Revenant sur le cas de la France, Philippe Frémeaux développa ensuite l’importance de l’innovation
sociale, pour répondre aux défis des besoins sociaux actuellement mal pris en compte, dans les
domaines de la petite enfance, de l’éducation, des soins, du logement, des transports. Pour lui, de
nombreuses initiatives localisées existent, mais il conviendrait que les grands acteurs de l’économie
sociale et solidaire contribuent à les généraliser avec un pilotage fort des pouvoirs publics étatiques
et locaux. Gaël Giraud, chargé de recherche au CNRS, expliqua ensuite pourquoi il était pessimiste
quant aux conséquences des politiques d’austérité actuellement menées en Europe. Pour lui, une
relance pure et simple ne suffira pas cependant : il est indispensable de changer de paradigme
économique, passant par la transition énergétique, de nouvelles règles du jeu européennes
davantage fondées sur la coopération et la réhabilitation de la capacité relationnelle, faute de quoi
un scénario d’autoritarisme, voire de dictature ou de guerre pourrait se développer.

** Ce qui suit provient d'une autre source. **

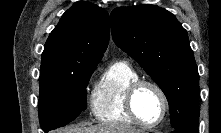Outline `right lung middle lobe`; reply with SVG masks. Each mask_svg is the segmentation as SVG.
I'll return each mask as SVG.
<instances>
[{"label":"right lung middle lobe","instance_id":"right-lung-middle-lobe-1","mask_svg":"<svg viewBox=\"0 0 221 133\" xmlns=\"http://www.w3.org/2000/svg\"><path fill=\"white\" fill-rule=\"evenodd\" d=\"M97 64L40 72L39 118L45 133L65 126L87 108L86 86Z\"/></svg>","mask_w":221,"mask_h":133}]
</instances>
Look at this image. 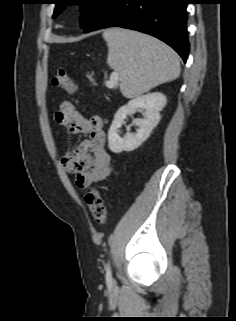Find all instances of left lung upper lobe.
I'll return each mask as SVG.
<instances>
[{"mask_svg":"<svg viewBox=\"0 0 236 321\" xmlns=\"http://www.w3.org/2000/svg\"><path fill=\"white\" fill-rule=\"evenodd\" d=\"M110 0H54L56 7L53 17H56L66 5L81 4V27L85 28L109 3Z\"/></svg>","mask_w":236,"mask_h":321,"instance_id":"5c2ea615","label":"left lung upper lobe"}]
</instances>
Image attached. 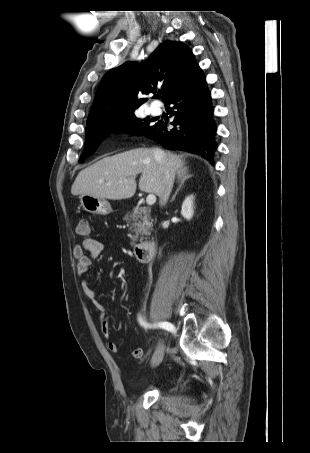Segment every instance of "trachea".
I'll list each match as a JSON object with an SVG mask.
<instances>
[{
	"mask_svg": "<svg viewBox=\"0 0 310 453\" xmlns=\"http://www.w3.org/2000/svg\"><path fill=\"white\" fill-rule=\"evenodd\" d=\"M156 97H157L158 99H160L161 96H160V95H157Z\"/></svg>",
	"mask_w": 310,
	"mask_h": 453,
	"instance_id": "3493384b",
	"label": "trachea"
}]
</instances>
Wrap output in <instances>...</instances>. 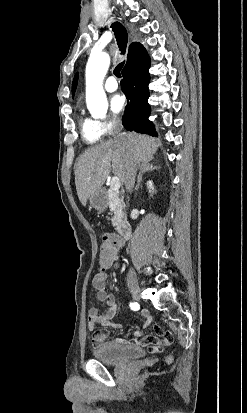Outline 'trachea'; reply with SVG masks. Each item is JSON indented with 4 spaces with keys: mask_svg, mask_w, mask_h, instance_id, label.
Here are the masks:
<instances>
[{
    "mask_svg": "<svg viewBox=\"0 0 247 413\" xmlns=\"http://www.w3.org/2000/svg\"><path fill=\"white\" fill-rule=\"evenodd\" d=\"M112 28H113V31L115 33V37H116L118 46H119L120 50L124 52L125 49H126L127 41H128V35H127L126 29L119 22L113 23ZM123 66H124V62H121V63H119V65H117L115 67V70H114L113 73L117 78L121 77L120 72H121Z\"/></svg>",
    "mask_w": 247,
    "mask_h": 413,
    "instance_id": "obj_1",
    "label": "trachea"
}]
</instances>
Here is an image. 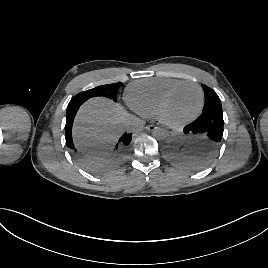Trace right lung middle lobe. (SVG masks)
I'll list each match as a JSON object with an SVG mask.
<instances>
[{
	"label": "right lung middle lobe",
	"instance_id": "1",
	"mask_svg": "<svg viewBox=\"0 0 268 268\" xmlns=\"http://www.w3.org/2000/svg\"><path fill=\"white\" fill-rule=\"evenodd\" d=\"M120 86H121V83L101 85V86H98L93 89L77 94L71 99L70 102L73 103V102H77L81 100L86 101L89 98L98 97V96L107 97L116 101L117 91L120 88Z\"/></svg>",
	"mask_w": 268,
	"mask_h": 268
}]
</instances>
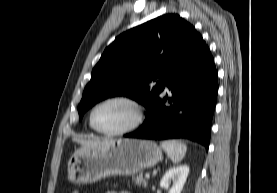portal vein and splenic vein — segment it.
Listing matches in <instances>:
<instances>
[{
  "instance_id": "portal-vein-and-splenic-vein-1",
  "label": "portal vein and splenic vein",
  "mask_w": 277,
  "mask_h": 193,
  "mask_svg": "<svg viewBox=\"0 0 277 193\" xmlns=\"http://www.w3.org/2000/svg\"><path fill=\"white\" fill-rule=\"evenodd\" d=\"M145 177H146L147 179H149V178H150V174L147 173V174L145 175Z\"/></svg>"
}]
</instances>
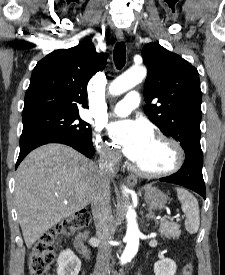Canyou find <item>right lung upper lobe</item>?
<instances>
[{
  "mask_svg": "<svg viewBox=\"0 0 225 275\" xmlns=\"http://www.w3.org/2000/svg\"><path fill=\"white\" fill-rule=\"evenodd\" d=\"M106 59L107 54L97 53L89 40L47 55L33 70L22 116L87 108V83L104 69Z\"/></svg>",
  "mask_w": 225,
  "mask_h": 275,
  "instance_id": "obj_1",
  "label": "right lung upper lobe"
}]
</instances>
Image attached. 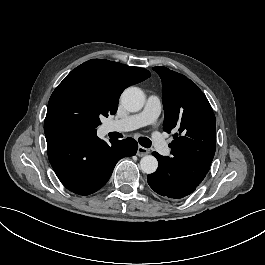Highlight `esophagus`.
<instances>
[{"label": "esophagus", "mask_w": 265, "mask_h": 265, "mask_svg": "<svg viewBox=\"0 0 265 265\" xmlns=\"http://www.w3.org/2000/svg\"><path fill=\"white\" fill-rule=\"evenodd\" d=\"M149 153V149L147 148H144L143 146H138V149H137V156L139 157H142V156H145Z\"/></svg>", "instance_id": "1"}]
</instances>
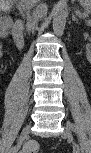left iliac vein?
I'll return each instance as SVG.
<instances>
[{"mask_svg":"<svg viewBox=\"0 0 91 153\" xmlns=\"http://www.w3.org/2000/svg\"><path fill=\"white\" fill-rule=\"evenodd\" d=\"M62 137L69 140V127H67V126L65 127V129L62 133Z\"/></svg>","mask_w":91,"mask_h":153,"instance_id":"left-iliac-vein-1","label":"left iliac vein"}]
</instances>
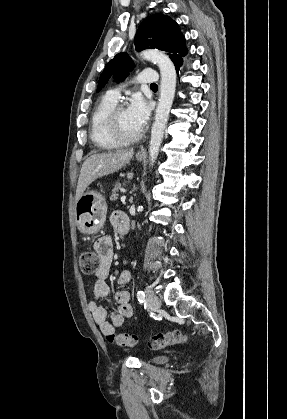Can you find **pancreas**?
I'll use <instances>...</instances> for the list:
<instances>
[{
	"instance_id": "pancreas-1",
	"label": "pancreas",
	"mask_w": 287,
	"mask_h": 419,
	"mask_svg": "<svg viewBox=\"0 0 287 419\" xmlns=\"http://www.w3.org/2000/svg\"><path fill=\"white\" fill-rule=\"evenodd\" d=\"M120 187H121V184L119 182H116L114 187H113L112 194L110 196V200L115 201V200L118 199L117 191L120 189Z\"/></svg>"
}]
</instances>
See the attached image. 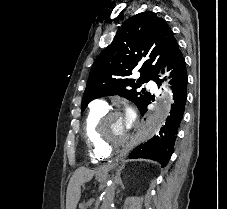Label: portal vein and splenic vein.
Segmentation results:
<instances>
[{"label": "portal vein and splenic vein", "mask_w": 227, "mask_h": 209, "mask_svg": "<svg viewBox=\"0 0 227 209\" xmlns=\"http://www.w3.org/2000/svg\"><path fill=\"white\" fill-rule=\"evenodd\" d=\"M94 200H95V199L92 197L91 199L88 200V203H87V204H88V205H89V204H92Z\"/></svg>", "instance_id": "obj_1"}]
</instances>
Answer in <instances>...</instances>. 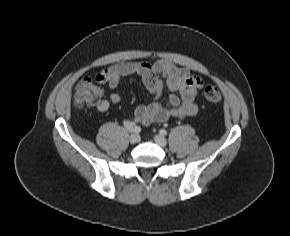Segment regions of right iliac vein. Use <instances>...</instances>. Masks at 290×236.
Wrapping results in <instances>:
<instances>
[{"label":"right iliac vein","mask_w":290,"mask_h":236,"mask_svg":"<svg viewBox=\"0 0 290 236\" xmlns=\"http://www.w3.org/2000/svg\"><path fill=\"white\" fill-rule=\"evenodd\" d=\"M139 140H140L139 135L138 134H135V133L131 134L130 137H129V141L131 143H133V144L139 142Z\"/></svg>","instance_id":"1"}]
</instances>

En conclusion, M. Benoit Hamon revint sur la place déjà conséquente de l’économie sociale et
solidaire en France, qu’il entend conforter à travers le projet de loi qui devrait être déposé dans le
courant du printemps. Le ministre estime qu’économie et démocratie font de moins en moins bon
ménage et qu’il est temps de remédier à cette situation. Avec la crise, les limites de la loi du marché
sont apparues au grand jour. Moins « court-termistes », plus prudentes, les entreprises de
l’économie sociale et solidaire ont mieux résisté que les autres. Il est urgent de passer à une
économie du sens et de la tempérance.